What is Path Traversal: '..\filename'?
• Overview: Path Traversal: '..\filename' (CWE-29) is a security vulnerability where an application improperly handles input used to construct file paths. This flaw allows attackers to manipulate the path, potentially accessing files outside the designated directory, by using sequences like '..\filename'.
• Exploitation Methods:
- Attackers can exploit this vulnerability by injecting '..' sequences into file path inputs to navigate the directory structure.
- Common attack patterns include using variations of backslash and dot-dot sequences to bypass naive path validation checks.
• Security Impact:
- Direct consequences of successful exploitation include unauthorized access to sensitive system files, configuration files, or user data.
- Potential cascading effects include data breaches, system compromise, or further exploitation of other vulnerabilities.
- Business impact may involve loss of customer trust, legal liabilities, and financial damage due to data breaches or service disruption.
• Prevention Guidelines:
- Specific code-level fixes include normalizing paths and validating them against a whitelist of allowed directories.
- Security best practices involve using library functions that handle path resolution securely and avoiding manual string concatenation for path construction.

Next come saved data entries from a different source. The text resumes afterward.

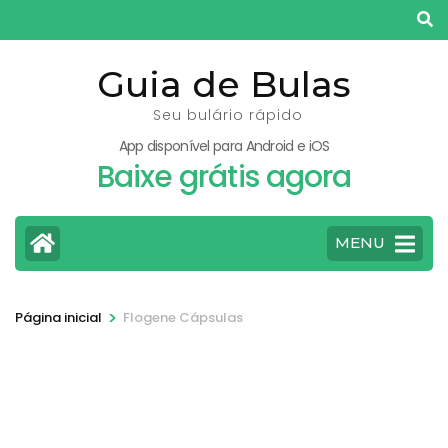
Pular
para
o
Guia de Bulas
conteúdo
Seu bulário rápido
(pressione
App disponível para Android e iOS
Enter)
Baixe grátis agora
MENU
>
Página inicial
Flogene Cápsulas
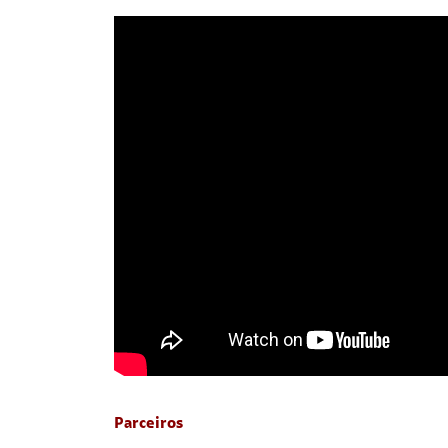
Parceiros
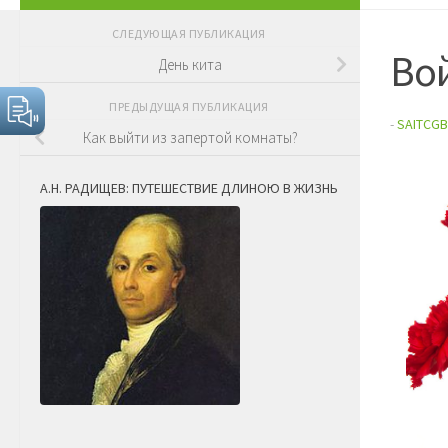
СЛЕДУЮЩАЯ ПУБЛИКАЦИЯ
Вой
День кита
ПРЕДЫДУЩАЯ ПУБЛИКАЦИЯ
-
SAITCGB
Как выйти из запертой комнаты?
А.Н. РАДИЩЕВ: ПУТЕШЕСТВИЕ ДЛИНОЮ В ЖИЗНЬ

- Recommended tools and frameworks include static analysis tools to detect path traversal vulnerabilities and frameworks that provide built-in protection against such attacks.
Technical Details
Likelihood of Exploit: Not specified
Affected Languages: Not Language-Specific
Affected Technologies: Not specified
Vulnerable Code Example
Python Example
import os
def serve_file(filename):
base_directory = '/var/www/html/files/'
# Vulnerable line: Directly concatenating user input to the base directory path
full_path = base_directory + filename # This allows path traversal when the filename includes '/../'
with open(full_path, 'r') as file:
return file.read()
Explanation
- Direct Concatenation: The code above directly concatenates user input (
filename) with a base directory path (/var/www/html/files/). - Path Traversal Risk: This approach allows an attacker to use sequences like
../../to traverse up the directory tree and access sensitive files outside the intended directory.
How to fix Path Traversal: '..\filename'?
To fix the path traversal vulnerability:
- Validate Input: Ensure that the input filename does not contain any path traversal sequences.
- Use Secure Functions: Use functions that resolve the absolute path and verify it against the intended directory.
- Restrict to Base Directory: After resolving the absolute path, ensure it starts with the base directory path.
Fixed Code Example
Python Example
import os
def serve_file(filename):
base_directory = '/var/www/html/files/'
# Resolve the absolute path using os.path.abspath() and os.path.join()
full_path = os.path.abspath(os.path.join(base_directory, filename))
# Check if the resolved path is within the intended base directory
if not full_path.startswith(os.path.abspath(base_directory)):
raise ValueError("Access denied: Invalid file path.")
# Safely open the file as the path has been validated
with open(full_path, 'r') as file:
return file.read()
Explanation
- Line 15: Uses
os.path.abspath()along withos.path.join()to securely resolve the full path. - Line 19: Validates that the resolved path starts with the absolute path of the base directory. This ensures the file access is restricted to the intended directory.
- Security Assurance: This approach prevents path traversal attacks by ensuring any attempt to access files outside the specified directory will result in an error, thus protecting sensitive files from unauthorized access.